Note: Holmes probably played 2nd edition RuneQuest as opposed to 1st edition. As far as I understand, the differences between the two are minimal.
End 12-11-14 Update
First of all, RuneQuest did not evolve directly from The Perrin Conventions. It may seem obvious, but the internet is full of quotes like, "Runequest's rules were made from The Perrin Conventions," or, "RuneQuest is a codification and development of the Perrin Conventions." (quotes slightly obfuscated) These statements imply that RuneQuest is nothing more than a D&D variant, but that simply isn't the case. There are similarities between the two, but no more so than with countless other systems. If Chaosium just wanted a D&D variant, they would've used Pfeiffer, Turney and Turney's design and gone to market with it back in 1977.
Second, SCA members and wargamers play differently. D&D evolved from wargame rules by members of the Castle & Crusade Society, founded by Gary Gygax and Rob Kuntz as a chapter of the International Federation of Wargaming, itself founded by Gygax, Scott Duncan and Bill Speer in 1966. These gamers got together around a sand table (usually in Gary's basement) ordering miniature armies into mock battles. Abstract combat was simple and made sense.

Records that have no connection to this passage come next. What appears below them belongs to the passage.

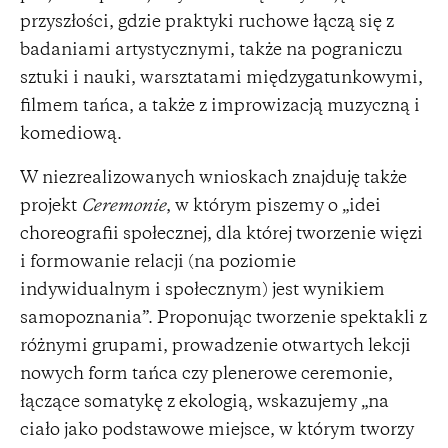
przyszłości, gdzie praktyki ruchowe łączą się z
badaniami artystycznymi, także na pograniczu
sztuki i nauki, warsztatami międzygatunkowymi,
filmem tańca, a także z improwizacją muzyczną i
komediową.
W niezrealizowanych wnioskach znajduję także
projekt
Ceremonie
, w którym piszemy o „idei
choreografii społecznej, dla której tworzenie więzi
i formowanie relacji (na poziomie
indywidualnym i społecznym) jest wynikiem
samopoznania”. Proponując tworzenie spektakli z
różnymi grupami, prowadzenie otwartych lekcji
nowych form tańca czy plenerowe ceremonie,
łączące somatykę z ekologią, wskazujemy „na
ciało jako podstawowe miejsce, w którym tworzy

Conversely, the SCA was founded in Berkeley in 1966 with armored members going outside to fight mock battles with padded weapons. Their point of view was not that of a military commander with a bird's eye view of battle, but as a common soldier who has felt the heft of their shield and the sting of a (padded) sword. Combat seems abstract if you aren't the one fighting. The reenactors saw something missing in abstract combat and created their own rules and games to fill those gaps.
Maybe it all comes down to the weather. In sunny California, you can go outside and play practically all year round. When it gets cold up North, it is best to hunker down next near the heater and go to war with some good friends around the sand table.
1. Peterson, Jon, Playing at the World (San Diego: Unreason Press, 2012), 554.
2. Appelcline, Shannon, Designers & Dragons: The '70s (Silver Spring: Evil Hat Productions, LLC, 2014), 251.
3. J. Eric Holmes, "Science Fiction and Fantasy Games," Locus v. 14 no. 11 (1981): 24.
4. J. Eric Holmes, Fantasy Role Playing Games (New York: Hippocrene Books, Inc., 1981), 120-121.
5. Ibid., 121.
6. J. Eric Holmes, "Basic D&D® Points of View... from the Editors Old and New," The Dragon v. VI no. 2 (1981): 17.
7. J. Eric Holmes, Fantasy Role Playing Games, 121-122.